If states keep lockdowns in place through June, about 18.6 million more jobs would be lost, PWBM projects. U.S. GDP by that point would fall to almost 12% lower than it was a year prior.
The national death toll will near 117,000, up from the current 63,000, if lockdown orders are extended through June.
If states begin partially reopening (lifting emergency declarations, stay-at-home orders and school closures) then the nation would see 45,000 more deaths in addition to the 117,000, PWBM’s model forecasts.
A partial reopen would however save some 4.4 million jobs out of 14 million more projected to be lost in the next two months, and GDP would fall by 10.7% compared to a year earlier.

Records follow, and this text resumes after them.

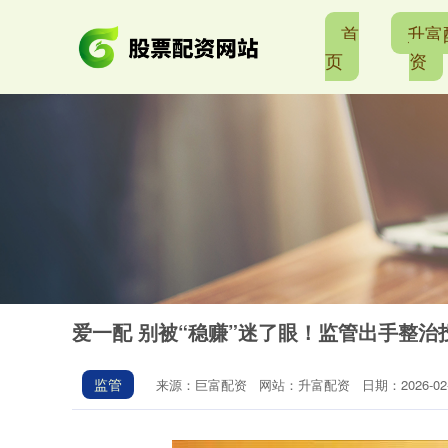
首
升富
页
资
爱一配 别被“稳赚”迷了眼！监管出手整治
监管
来源：巨富配资
网站：升富配资
日期：2026-02-0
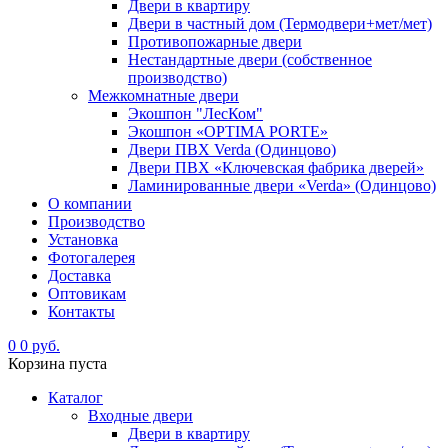
Двери в квартиру
Двери в частный дом (Термодвери+мет/мет)
Противопожарные двери
Нестандартные двери (собственное
производство)
Межкомнатные двери
Экошпон "ЛесКом"
Экошпон «OPTIMA PORTE»
Двери ПВХ Verda (Одинцово)
Двери ПВХ «Ключевская фабрика дверей»
Ламинированные двери «Verda» (Одинцово)
О компании
Производство
Установка
Фотогалерея
Доставка
Оптовикам
Контакты
0
0 руб.
Корзина пуста
Каталог
Входные двери
Двери в квартиру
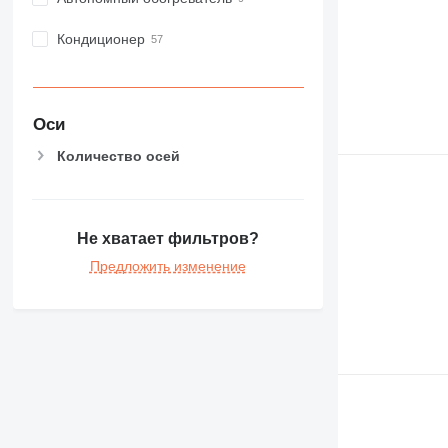
Кондиционер
Оси
Количество осей
Не хватает фильтров?
Предложить изменение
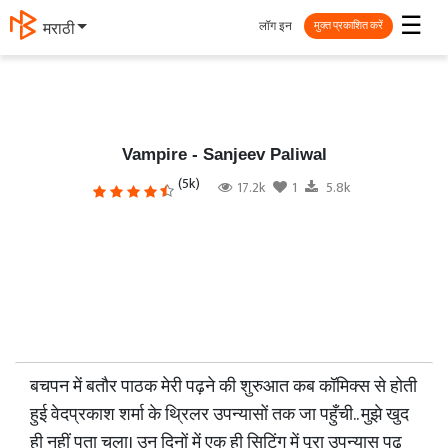
☰
लॉग इन
मराठी
मुक्त प्रकाशित करें
Vampire - Sanjeev Paliwal
(5k)
17.2k
1
5.8k
बचपन में बतौर पाठक मेरी पढ़ने की शुरुआत कब कॉमिक्स से होती
हुई वेदप्रकाश शर्मा के थ्रिलर उपन्यासों तक जा पहुँची.. मुझे खुद
ही नहीं पता चला। उन दिनों में एक ही सिटिंग में पूरा उपन्यास पढ़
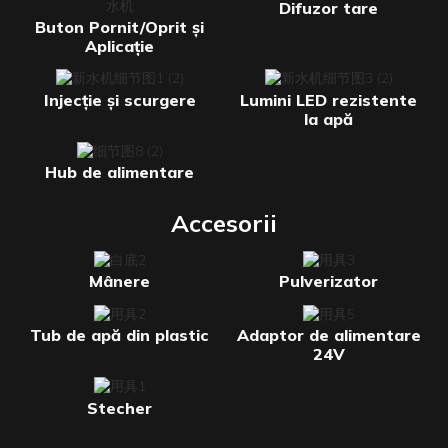
Difuzor tare
Buton Pornit/Oprit și
Aplicație
Injecție și scurgere
Lumini LED rezistente
la apă
Hub de alimentare
Accesorii
Mânere
Pulverizator
Tub de apă din plastic
Adaptor de alimentare
24V
Stecher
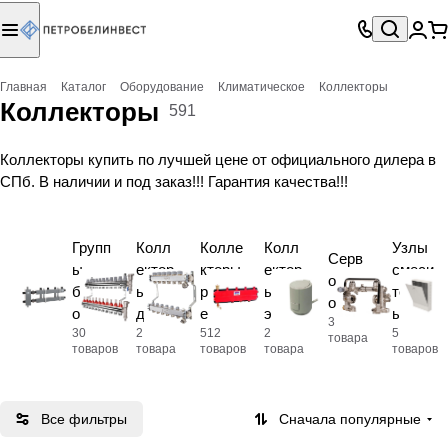
Главная
Каталог
Оборудование
Климатическое
Коллекторы
Коллекторы
591
Коллекторы купить по лучшей цене от официального дилера в
СПб. В наличии и под заказ!!! Гарантия качества!!!
Групп
Колл
Колле
Колл
Узлы
Серв
ы
ектор
кторы
ектор
смеси
оприв
быстр
ы
распр
ы
тельн
оды
ого
для
едели
этаж
ые
3
30
2
512
2
5
монта
тепло
тельн
ные
товара
товаров
товара
товаров
товара
товаров
жа
го
ые
пола
Все фильтры
Сначала популярные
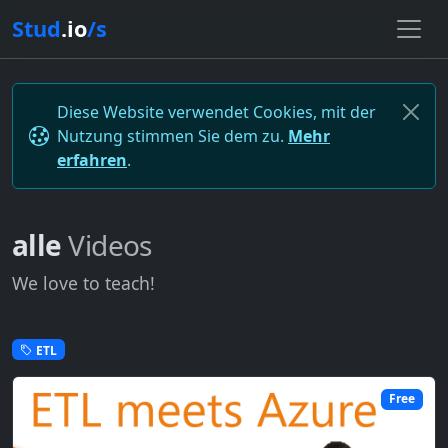
Stud
.io
/s
Diese Website verwendet Cookies, mit der
Nutzung stimmen Sie dem zu.
Mehr
erfahren
.
alle
Videos
We love to teach!
ETL
Free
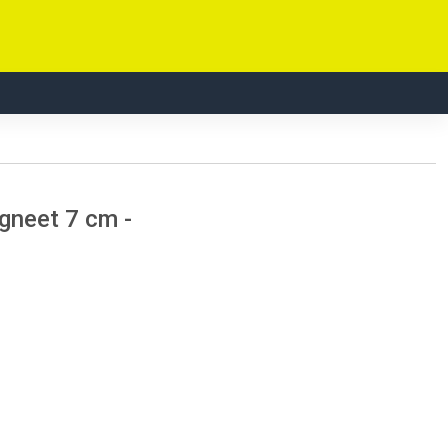
gneet 7 cm -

If states were to fully reopen—immediately lifting all lockdown orders and business closures, that would lead to an additional 233,000 deaths from the coronavirus by the end of June, PWBM found.
Under that scenario, GDP on June 30 would increase by around 1.5% relative to not reopening, with almost all job losses since May 1 getting regained.
If a full reopening results in Americans relaxing their social distancing measures, then cumulative national deaths will reach a catastrophic 950,000 by the end of June, PWBM’s report shows.
Under those same circumstances, 4.1 million jobs would be regained from losses between March and April.
The total number of jobs lost over the last six weeks now amounts to more than 30 million as the coronavirus crisis continues to force business closures, layoffs and furloughs on an unprecedented scale. Another 3.8 million people filed temporary unemployment claims last week, according to data released by the Labor Department on Thursday.
The U.S. now has more than 1 million confirmed cases of coronavirus, with the death toll surpassing 63,000.